Nos quedamos en silencio. Hacía calor en la habitación. El sol entraba entre las cortinas gruesas y recalentaba el suelo.
–Estoy cansado, papá. De tener que estar pensando en ti. En lo que eres.
–¿Y por qué lo haces? ¿Por qué piensas en mí?
–Porque no puedo no hacerlo. Porque, como tú has dicho, soy una respuesta a tu pregunta. Y siento que si no resuelvo tu pregunta nunca podré hacer la mía.
–Joder. Eso es bueno, hijo. Eso es bueno.
–Pues escríbelo.
–No hace falta. Lo bueno no se va a ningún sitio.
–¿Ves lo que digo? Esta actitud… Eres como un buscador de oro, estás siempre atento a ver si ves alguna pepita brillar. Usas al mundo para tu propia búsqueda, para enriquecerte. Como si esto fuese un juego. Como si te estuviesen ocultando algo. Como si te estuviesen engañando.
–Es verdad, hijo. Tienes razón.
Tomó la taza de Sacramento y apuró el café que había en ella. Los paracaidistas parecían precipitarse lejos del suelo hasta que les devolvieron a la horizontal: miraban otra vez dónde aterrizar en la hierba.
Me miró a los ojos, con sus ojos brillosos.
–Hijo.
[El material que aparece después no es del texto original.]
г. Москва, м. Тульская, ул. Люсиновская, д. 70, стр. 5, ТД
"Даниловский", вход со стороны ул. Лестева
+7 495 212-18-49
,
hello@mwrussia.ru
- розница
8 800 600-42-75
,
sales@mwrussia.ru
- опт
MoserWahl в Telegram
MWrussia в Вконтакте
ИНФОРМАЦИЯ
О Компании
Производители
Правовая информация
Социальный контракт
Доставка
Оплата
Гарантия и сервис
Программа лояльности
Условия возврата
A veces siento que vas a desaparecer, y que nunca más volveré a verte.
–¿Por qué piensas eso?
–No lo sé. Pero lo hago.
Se levantó de la butaca y se dirigió hacia la puerta de la casa.
–Voy al super, falta papel higiénico. ¿Quieres algo?
–Trae un paquete de arroz.
Asintió con una leve sonrisa. Sonaron las llaves, sonó la puerta con un golpe metálico, de enrejado.
Miré a mi alrededor. No me gustaba estar en una casa que no conocía.